With these words, the European Court of Justice (ECJ) has just ruled the “Safe Harbor” agreement between the US and EU invalid:
1. Article 25(6) of Directive 95/46/EC of the European Parliament and of the Council of 24 October 1995 on the protection of individuals with regard to the processing of personal data and on the free movement of such data as amended by Regulation (EC) No 1882/2003 of the European Parliament and of the Council of 29 September 2003, read in the light of Articles 7, 8 and 47 of the Charter of Fundamental Rights of the European Union, must be interpreted as meaning that a decision adopted pursuant to that provision, such as Commission Decision 2000/520/EC of 26 July 2000 pursuant to Directive 95/46 on the adequacy of the protection provided by the safe harbour privacy principles and related frequently asked questions issued by the US Department of Commerce, by which the European Commission finds that a third country ensures an adequate level of protection, does not prevent a supervisory authority of a Member State, within the meaning of Article 28 of that directive as amended, from examining the claim ofa person concerning the protection of his rights and freedoms in regard to the processing of personal data relating to him which has been transferred from a Member State to that third country when that person contends that the law and practices in force in the third country do not ensure an adequate level of protection.
As a result, individual European countries can now apply their own regulations for companies’ handling of their citizens’ personal data when that data will flow to the US, creating enormous uncertainty for all contexts in which those transfers take place, which in the age of the Internet is almost all the time.
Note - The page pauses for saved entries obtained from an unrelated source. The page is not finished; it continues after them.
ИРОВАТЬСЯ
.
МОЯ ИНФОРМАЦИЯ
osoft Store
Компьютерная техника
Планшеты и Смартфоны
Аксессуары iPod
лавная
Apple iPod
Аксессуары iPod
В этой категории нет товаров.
EU countries can, if they wish, choose to suspend the transfer of data to the US, forcing companies to host personal data exclusively within Europe.
For most companies, this will mean a quick turn to “model clauses” executed between European “data controller” companies or affiliates and US “processor” companies, even though the logic of the decision — grounded in misunderstandings about US governmental surveillance of personal information — appears to undermine both model clauses and binding corporate rules (BCRs). Consent of the individual — so fragile, revocable and temporary — is the only major basis for data transfers to the US that remains logically unscathed by this decision, because unlike model clauses and BCRs, it does not rely on fictitious protection of the individual from (mostly fictitious) surveillance.